Task instructions:
Where the string "RTPP" occurs in a line of the entries below, copy that line.

Exercise data:
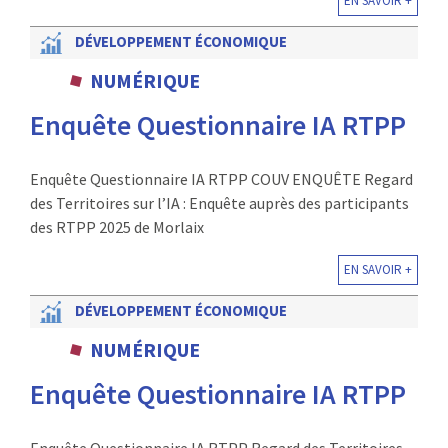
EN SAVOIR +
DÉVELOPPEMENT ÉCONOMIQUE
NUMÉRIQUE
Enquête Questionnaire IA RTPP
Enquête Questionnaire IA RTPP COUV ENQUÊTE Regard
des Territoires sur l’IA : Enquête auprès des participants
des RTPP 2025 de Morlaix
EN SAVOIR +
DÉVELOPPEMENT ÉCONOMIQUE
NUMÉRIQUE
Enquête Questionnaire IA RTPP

* * *

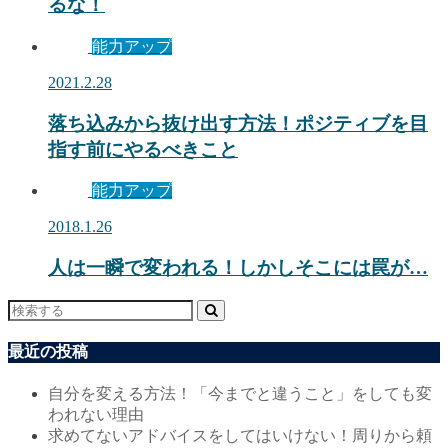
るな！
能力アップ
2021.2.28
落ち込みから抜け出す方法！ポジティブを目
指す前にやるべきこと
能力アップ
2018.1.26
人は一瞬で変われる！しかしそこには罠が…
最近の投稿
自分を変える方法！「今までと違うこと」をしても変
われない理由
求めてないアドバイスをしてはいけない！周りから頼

Written answer:
Enquête Questionnaire IA RTPP
Enquête Questionnaire IA RTPP COUV ENQUÊTE Regard
des RTPP 2025 de Morlaix
Enquête Questionnaire IA RTPP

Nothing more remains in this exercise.